Un espíritu quebrado
La paciencia de Evo Morales fue el ingrediente que, paradójicamente, cambió (por ahora) el rumbo de la grave crisis que vive Bolivia.
En los últimos 15 días, la confrontación entre el Gobierno y los gobernadores de las cuatro provincias opositoras, que había sido sazonada con bloqueos de carreteras, incendios de ductos de gas y tomas violentas de instituciones del Estado central, se decantó en sangre en el norte amazónico de Bolivia. Finalmente, una de las partes abrió fuego y el fuego devoró la vida de una quincena de campesinos y estudiantes que querían llegar a Cobija (capital del departamento de Pando) para expresar su respaldo al Gobierno y enfrentar a la mayoría antigubernamental en esa región. La apuesta de los opositores era obligar a Morales a morder el anzuelo, retomar el orden con la fuerza militar y eventualmente hacerlo en sangre. Pero el presidente no pestañeó.
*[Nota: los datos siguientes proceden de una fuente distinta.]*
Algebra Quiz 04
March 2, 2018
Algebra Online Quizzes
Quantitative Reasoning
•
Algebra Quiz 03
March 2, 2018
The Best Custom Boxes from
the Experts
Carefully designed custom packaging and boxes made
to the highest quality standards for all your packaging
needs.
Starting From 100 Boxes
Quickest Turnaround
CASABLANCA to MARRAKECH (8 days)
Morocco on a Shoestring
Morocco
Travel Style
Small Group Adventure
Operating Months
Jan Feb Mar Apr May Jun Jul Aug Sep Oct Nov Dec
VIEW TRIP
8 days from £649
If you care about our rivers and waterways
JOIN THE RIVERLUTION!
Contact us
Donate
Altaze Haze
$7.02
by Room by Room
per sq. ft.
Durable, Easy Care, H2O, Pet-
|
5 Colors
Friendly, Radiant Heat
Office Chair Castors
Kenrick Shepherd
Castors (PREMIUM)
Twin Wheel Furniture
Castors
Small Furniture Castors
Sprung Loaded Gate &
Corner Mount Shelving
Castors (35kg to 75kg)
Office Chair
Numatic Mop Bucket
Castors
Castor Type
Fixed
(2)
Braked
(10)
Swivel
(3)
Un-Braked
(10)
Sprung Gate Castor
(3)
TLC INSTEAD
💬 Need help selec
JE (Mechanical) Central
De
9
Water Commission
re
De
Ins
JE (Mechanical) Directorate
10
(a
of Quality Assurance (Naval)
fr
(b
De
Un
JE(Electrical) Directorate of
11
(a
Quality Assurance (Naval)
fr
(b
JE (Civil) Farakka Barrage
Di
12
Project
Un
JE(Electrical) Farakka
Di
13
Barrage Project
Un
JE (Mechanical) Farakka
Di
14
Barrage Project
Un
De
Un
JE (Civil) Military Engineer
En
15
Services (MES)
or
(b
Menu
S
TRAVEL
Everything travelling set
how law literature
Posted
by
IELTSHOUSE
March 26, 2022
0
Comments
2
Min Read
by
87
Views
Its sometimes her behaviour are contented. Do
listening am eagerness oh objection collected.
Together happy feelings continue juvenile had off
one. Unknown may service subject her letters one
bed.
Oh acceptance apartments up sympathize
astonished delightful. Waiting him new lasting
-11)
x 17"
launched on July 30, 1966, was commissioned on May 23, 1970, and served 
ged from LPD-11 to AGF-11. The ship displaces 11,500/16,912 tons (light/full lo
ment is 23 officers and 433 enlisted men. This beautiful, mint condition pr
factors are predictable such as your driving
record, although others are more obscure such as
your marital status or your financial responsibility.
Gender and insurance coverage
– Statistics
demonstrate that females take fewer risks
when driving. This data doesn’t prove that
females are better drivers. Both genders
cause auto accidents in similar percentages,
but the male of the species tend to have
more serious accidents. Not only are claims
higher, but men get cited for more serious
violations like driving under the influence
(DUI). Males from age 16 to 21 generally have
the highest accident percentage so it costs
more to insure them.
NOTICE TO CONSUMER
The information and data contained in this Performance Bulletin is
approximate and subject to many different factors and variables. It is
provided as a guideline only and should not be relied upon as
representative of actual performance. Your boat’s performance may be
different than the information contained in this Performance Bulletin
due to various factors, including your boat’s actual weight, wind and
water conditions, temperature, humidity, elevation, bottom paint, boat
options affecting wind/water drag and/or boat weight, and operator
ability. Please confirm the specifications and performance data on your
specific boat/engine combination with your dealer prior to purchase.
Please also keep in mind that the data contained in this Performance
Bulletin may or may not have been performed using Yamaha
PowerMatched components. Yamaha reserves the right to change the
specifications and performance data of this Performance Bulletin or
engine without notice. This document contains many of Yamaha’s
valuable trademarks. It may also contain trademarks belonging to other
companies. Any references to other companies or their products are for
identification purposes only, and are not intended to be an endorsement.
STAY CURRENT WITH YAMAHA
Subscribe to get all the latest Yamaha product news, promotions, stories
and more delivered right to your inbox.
La acción de la prefectura de Pando (11 de septiembre), con el consentimiento del gobernador Leopoldo Fernández, uno de los políticos más veteranos del país (con 20 años de parlamentario en las espaldas y emblema del viejo y desplomado sistema de partidos), mostró al país y sobre todo a la comunidad internacional que la oposición actuó al viejo estilo de los caciques locales, ahogando en sangre la disensión. ¿Quién podría hoy justificar las muertes, las tomas vandálicas y los atentados contra el patrimonio estatal ejecutadas por los enemigos del Gobierno? ¿Cómo defender la legítima demanda de autonomía y el reclamo de ingresos petroleros de los departamentos de oposición, tras esa ordalía que lo único que hizo fue quitarles el piso de la razón a sus abanderados?
Morales respondió rápidamente, decretó un estado de sitio en Pando (13 de septiembre) que provocó dos muertes más, detuvo a Fernández y le acusó de autor intelectual de los hechos de sangre. Casi simultáneamente, la reunión de presidentes suramericanos (incluido Hugo Chávez, que sermoneó al "ineficaz" mando militar boliviano y expulsó también al embajador estadounidense en Caracas) le dio un espaldarazo contundente a Morales, pues no sólo respaldó la democracia boliviana y a su Gobierno ratificado en un referéndum en agosto pasado, sino que de modo bastante explícito criticó a la oposición, lo que refleja el sentimiento internacional que lee: en Bolivia, una acción racista de las élites concluyó en un crimen colectivo. Los matices, que los hay, no cambiarán esa sensación. Es obvio que el Gobierno organizó la marcha campesina, es obvio que hubo provocación y que el primer muerto fue de las filas de los seguidores del gobernador, pero la inadmisible desmesura de la respuesta y el vandalismo de días anteriores es un argumento demasiado fuerte.
Estos hechos obligaron a los gobernadores opositores a bajar las armas y rendirse al diálogo, lo cual es una buena noticia. El preacuerdo entre Gobierno y oposición es un augurio de paz que todos esperábamos. Pero con todo, el riesgo de una confrontación violenta en Bolivia sigue siendo alto. Las diferencias regionales, raciales y culturales están en su punto más álgido. La vocación de Evo Morales no es el diálogo ni la concertación, a pesar de este gesto que podría ser sólo aparente. El tema central del debate sigue siendo su proyecto de Constitución aprobado ilegalmente, que muy probablemente será llevado a referéndum en enero próximo. Es un texto cuyas inconsistencias, problemas y rasgos étnico-culturales demasiado escorados hacia lo indígena (el 45% de la población boliviana) encierran otro potencial polvorín.
Evo Morales tiene hoy un apoyo mayoritario indiscutible internamente, pero sigue insistiendo en un proyecto hegemónico y excluyente en una Bolivia que, en su óptica, debe dejar de ser República o nación para convertirse en un Estado compuesto por 37 naciones indígenas. Plantar cara a esas ideas hoy es casi imposible. ¿Quién podría respaldar a una oposición que mostró rasgos de ultrismo, miopía y falta de comprensión de la realidad boliviana tan flagrante y tan descarnada? Es que ésa no es ya una oposición que represente la sensatez, el equilibrio y la búsqueda de respuestas posibles de futuro. Pero es lo que hay. El peligro es que entretanto vayamos camino a la aplicación de un modelo de utopía arcaica y de autoritarismo del que podremos arrepentirnos, o peor, en la ruta de una conflagración que ponga en riesgo la unidad intrínseca de Bolivia, cuyo espíritu, hoy, está quebrado.
Carlos Mesa es ex presidente de Bolivia.